I’m not a fan of the duplication of SELECT … FROM users
; but can refactor. More importantly, the above query is not answering the actual question.
Creating the Cohort Query Guided by the Previous Work
I need to shuffle some things around. I know how the total number of comments, articles, and number of comments for this most recent cohort.
Let’s make this a “user centered” query; I think that will help us out even more.

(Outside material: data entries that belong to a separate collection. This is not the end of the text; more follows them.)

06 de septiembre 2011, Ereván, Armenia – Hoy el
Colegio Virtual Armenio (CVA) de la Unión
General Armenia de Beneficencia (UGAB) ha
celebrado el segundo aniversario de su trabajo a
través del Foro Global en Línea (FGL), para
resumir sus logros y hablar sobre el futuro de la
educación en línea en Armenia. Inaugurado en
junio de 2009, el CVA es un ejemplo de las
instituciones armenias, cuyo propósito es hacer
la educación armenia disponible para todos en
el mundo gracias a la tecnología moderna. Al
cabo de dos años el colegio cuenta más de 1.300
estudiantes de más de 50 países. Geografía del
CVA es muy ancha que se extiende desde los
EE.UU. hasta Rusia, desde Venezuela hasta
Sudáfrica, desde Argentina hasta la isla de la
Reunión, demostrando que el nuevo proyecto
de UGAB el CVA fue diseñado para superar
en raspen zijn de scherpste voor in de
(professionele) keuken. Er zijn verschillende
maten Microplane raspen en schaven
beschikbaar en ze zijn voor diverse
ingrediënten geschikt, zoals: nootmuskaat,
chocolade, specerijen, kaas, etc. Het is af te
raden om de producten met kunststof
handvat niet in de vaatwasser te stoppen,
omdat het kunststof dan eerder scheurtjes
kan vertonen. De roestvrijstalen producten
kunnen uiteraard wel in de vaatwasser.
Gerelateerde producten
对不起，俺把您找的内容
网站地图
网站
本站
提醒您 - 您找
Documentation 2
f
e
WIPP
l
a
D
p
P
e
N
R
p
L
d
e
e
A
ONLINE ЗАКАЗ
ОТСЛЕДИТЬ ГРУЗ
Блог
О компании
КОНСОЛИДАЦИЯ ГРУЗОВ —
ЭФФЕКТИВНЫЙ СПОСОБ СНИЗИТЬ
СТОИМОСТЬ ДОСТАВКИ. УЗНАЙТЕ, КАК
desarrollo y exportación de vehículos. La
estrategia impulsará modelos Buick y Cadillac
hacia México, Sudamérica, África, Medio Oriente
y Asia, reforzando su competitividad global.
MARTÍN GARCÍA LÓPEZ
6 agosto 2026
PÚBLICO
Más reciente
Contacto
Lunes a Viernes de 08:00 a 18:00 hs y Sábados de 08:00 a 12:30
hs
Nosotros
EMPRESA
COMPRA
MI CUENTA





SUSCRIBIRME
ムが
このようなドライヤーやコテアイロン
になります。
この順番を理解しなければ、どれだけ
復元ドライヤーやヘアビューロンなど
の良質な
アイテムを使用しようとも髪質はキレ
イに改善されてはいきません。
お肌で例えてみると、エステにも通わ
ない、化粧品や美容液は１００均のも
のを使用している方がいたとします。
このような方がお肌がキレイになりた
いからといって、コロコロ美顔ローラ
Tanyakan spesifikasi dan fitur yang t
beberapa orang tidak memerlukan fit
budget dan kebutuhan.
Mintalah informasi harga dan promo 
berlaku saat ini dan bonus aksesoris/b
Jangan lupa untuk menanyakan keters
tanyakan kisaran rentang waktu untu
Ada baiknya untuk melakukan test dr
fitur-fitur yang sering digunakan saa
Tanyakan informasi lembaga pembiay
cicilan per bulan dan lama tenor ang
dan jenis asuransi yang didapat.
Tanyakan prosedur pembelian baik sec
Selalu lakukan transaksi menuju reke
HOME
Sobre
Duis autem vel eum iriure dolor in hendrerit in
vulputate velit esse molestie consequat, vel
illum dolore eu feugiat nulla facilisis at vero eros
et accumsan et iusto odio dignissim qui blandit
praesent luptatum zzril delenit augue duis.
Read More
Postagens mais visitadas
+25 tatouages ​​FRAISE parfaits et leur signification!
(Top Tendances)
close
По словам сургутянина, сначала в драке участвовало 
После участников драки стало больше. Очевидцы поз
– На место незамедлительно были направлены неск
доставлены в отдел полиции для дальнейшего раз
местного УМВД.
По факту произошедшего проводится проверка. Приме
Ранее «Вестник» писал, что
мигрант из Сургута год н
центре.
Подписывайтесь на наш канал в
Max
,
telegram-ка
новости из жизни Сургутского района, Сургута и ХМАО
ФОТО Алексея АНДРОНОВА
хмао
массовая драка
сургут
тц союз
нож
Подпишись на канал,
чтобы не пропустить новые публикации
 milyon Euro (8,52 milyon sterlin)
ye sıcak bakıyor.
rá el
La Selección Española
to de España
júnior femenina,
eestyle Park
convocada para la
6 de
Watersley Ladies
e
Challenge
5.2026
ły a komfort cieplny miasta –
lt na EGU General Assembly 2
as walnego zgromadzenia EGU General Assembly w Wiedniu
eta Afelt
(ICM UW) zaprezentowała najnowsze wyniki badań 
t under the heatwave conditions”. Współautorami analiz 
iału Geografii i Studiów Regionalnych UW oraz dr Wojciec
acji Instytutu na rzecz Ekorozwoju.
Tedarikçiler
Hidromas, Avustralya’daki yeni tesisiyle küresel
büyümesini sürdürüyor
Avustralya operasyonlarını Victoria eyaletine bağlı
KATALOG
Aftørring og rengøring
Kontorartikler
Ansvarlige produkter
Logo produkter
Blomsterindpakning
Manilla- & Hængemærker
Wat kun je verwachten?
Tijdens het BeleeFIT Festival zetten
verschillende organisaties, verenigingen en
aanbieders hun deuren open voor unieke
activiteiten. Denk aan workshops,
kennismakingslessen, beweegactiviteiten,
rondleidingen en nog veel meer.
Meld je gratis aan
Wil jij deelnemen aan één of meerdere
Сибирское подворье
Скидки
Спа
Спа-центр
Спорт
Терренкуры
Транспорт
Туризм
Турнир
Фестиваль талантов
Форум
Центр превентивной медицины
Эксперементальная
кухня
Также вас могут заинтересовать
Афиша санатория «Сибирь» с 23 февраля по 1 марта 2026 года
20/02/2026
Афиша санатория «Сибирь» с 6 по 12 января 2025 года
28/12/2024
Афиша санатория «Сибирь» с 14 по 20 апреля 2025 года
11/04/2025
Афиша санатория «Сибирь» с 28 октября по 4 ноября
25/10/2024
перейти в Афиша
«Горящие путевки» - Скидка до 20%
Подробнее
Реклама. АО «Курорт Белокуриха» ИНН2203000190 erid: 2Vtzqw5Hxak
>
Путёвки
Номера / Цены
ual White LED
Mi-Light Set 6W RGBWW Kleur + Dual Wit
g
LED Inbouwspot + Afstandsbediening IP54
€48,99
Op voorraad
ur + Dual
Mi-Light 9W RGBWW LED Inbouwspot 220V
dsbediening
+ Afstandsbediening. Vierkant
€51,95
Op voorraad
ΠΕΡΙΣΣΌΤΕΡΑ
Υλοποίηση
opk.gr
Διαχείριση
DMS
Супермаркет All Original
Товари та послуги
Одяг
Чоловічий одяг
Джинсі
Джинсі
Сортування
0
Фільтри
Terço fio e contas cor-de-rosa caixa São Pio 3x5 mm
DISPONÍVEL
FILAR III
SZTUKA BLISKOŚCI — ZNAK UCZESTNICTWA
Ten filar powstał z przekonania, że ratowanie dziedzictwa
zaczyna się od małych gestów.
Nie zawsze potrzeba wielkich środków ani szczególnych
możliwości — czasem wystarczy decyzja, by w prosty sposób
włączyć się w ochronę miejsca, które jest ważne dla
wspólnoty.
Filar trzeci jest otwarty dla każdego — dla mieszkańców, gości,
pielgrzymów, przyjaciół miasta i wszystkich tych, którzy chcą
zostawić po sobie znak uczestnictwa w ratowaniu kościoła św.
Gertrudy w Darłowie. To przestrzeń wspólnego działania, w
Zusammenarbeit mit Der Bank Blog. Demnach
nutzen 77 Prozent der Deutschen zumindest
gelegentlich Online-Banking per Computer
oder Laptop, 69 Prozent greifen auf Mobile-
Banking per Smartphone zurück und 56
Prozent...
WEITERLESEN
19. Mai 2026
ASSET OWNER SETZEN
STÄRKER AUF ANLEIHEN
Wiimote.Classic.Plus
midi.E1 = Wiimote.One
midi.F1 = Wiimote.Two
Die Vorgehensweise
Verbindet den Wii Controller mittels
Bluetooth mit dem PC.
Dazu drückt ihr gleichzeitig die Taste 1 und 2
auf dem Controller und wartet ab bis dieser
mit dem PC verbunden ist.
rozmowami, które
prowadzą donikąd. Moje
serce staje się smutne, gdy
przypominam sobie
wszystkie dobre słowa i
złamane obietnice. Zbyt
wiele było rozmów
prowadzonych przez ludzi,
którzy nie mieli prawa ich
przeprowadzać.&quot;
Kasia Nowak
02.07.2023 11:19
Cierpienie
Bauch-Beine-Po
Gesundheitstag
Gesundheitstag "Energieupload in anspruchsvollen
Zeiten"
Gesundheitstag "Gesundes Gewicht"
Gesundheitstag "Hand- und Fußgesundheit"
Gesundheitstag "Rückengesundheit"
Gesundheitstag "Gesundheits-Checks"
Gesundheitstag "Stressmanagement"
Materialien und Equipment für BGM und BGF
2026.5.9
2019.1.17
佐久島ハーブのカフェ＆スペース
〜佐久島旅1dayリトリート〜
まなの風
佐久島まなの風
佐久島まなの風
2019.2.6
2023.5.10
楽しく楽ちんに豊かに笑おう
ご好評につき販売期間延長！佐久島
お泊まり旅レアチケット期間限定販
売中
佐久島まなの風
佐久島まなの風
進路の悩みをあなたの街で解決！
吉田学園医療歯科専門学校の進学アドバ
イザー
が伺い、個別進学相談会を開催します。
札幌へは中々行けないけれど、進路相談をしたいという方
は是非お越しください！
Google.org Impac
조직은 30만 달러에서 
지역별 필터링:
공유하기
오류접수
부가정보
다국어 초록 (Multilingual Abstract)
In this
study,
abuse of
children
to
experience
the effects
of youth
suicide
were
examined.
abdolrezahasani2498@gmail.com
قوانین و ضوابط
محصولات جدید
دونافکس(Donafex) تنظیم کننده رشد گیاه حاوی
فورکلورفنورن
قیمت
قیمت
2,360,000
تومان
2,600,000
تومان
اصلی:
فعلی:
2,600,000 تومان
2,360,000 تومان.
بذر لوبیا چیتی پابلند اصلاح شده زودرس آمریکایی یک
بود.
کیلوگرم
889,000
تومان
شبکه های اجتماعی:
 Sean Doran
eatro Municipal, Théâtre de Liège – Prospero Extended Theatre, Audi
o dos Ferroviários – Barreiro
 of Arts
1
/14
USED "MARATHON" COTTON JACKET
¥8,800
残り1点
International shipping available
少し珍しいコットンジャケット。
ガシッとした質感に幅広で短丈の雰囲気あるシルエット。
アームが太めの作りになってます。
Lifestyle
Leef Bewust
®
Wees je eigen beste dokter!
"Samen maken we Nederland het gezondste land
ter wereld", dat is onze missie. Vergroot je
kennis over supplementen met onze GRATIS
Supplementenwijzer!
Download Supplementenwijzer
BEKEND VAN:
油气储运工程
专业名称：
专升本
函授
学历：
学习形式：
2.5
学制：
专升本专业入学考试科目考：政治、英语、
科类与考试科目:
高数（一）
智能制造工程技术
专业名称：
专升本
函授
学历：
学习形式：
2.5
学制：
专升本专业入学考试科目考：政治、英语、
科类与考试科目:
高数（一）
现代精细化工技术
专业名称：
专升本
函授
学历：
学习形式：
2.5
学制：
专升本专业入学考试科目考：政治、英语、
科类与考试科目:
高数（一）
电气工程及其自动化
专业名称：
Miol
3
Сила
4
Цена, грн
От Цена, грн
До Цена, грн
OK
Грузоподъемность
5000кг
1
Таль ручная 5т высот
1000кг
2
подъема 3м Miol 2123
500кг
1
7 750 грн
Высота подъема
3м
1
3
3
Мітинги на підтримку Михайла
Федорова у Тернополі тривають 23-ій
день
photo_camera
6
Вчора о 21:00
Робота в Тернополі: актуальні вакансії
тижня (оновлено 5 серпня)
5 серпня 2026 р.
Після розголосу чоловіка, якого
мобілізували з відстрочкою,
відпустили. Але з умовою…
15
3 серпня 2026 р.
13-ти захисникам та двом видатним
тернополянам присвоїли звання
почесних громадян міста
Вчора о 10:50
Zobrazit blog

The following query uses two LEFT OUTER JOIN
declarations. Let’s walk through that just a bit, as I switched how I was implementing the queries.
SELECT DISTINCT users.id AS user_id, articles.id AS article_id
FROM users
LEFT OUTER JOIN comments ON comments.user_id = users.id
AND comments.commentable_type = 'Article'
LEFT OUTER JOIN articles ON comments.commentable_id = articles.id
-- Only include articles that are welcome threads --
AND articles.title LIKE 'Welcome Thread - v%'
AND articles.published = true
AND articles.user_id = XXX
-- Only include recently registered users --
WHERE users.created_at::date > NOW()::date - INTERVAL '7 day'
AND username NOT LIKE ('spam_%')
In the above, we have two fields in our result set: user_id
and article_id
. In using those two LEFT OUTER JOIN
statements, we’re doing the following:
Give me all users (e.g. every row in the result set will have a non-nil value in the user_id
column). If they commented on a welcome article, provide that article_id
; otherwise leave that row’s ~article~_id nil.
Again, you can see the “bones” of the previous queries but we’re approaching this query in a different manner.
At this point, I’m fairly confident I have what I need to explore writing a cohort analysis query. I haven’t done that yet, so I look for examples and to Blazer’s Cohort Analysis documentation.
I need a user_id
, conversion_time
, and cohort_time
. Below is the query I settled on.
In this case, I want the first time a user comments on any welcome thread to be the “time of conversion”; hence the MIN(comments.created_at) AS conversion_time
portion of the select clause.
And because I’m using the MIN()
aggregate function, I need to specify an aggregate function for the other returned column names (e.g. users.id
and users.created_at
); I use GROUP BY
function to aggregate those columns.
/* cohort analysis */
SELECT users.id AS user_id,
MIN(comments.created_at) AS conversion_time,
users.created_at AS cohort_time
FROM users
LEFT OUTER JOIN comments ON comments.user_id = users.id
AND comments.commentable_type = 'Article'
LEFT OUTER JOIN articles ON comments.commentable_id = articles.id
AND articles.title LIKE 'Welcome Thread - v%'
AND articles.published = true
AND articles.user_id = XXX
WHERE users.created_at BETWEEN
date_trunc('month', now() - interval '7' month)
AND date_trunc('month', now())
GROUP BY users.id, users.created_at
As a note, when writing these cohort queries, if you run it without saving you won’t see the tabular cohort data but will instead see a result set with the three columns in the SELECT
statement.
Conclusion
This walk through went down a few pathways, but I feel it was a worthwhile journey to help share a more detailed approach for writing and composing SQL.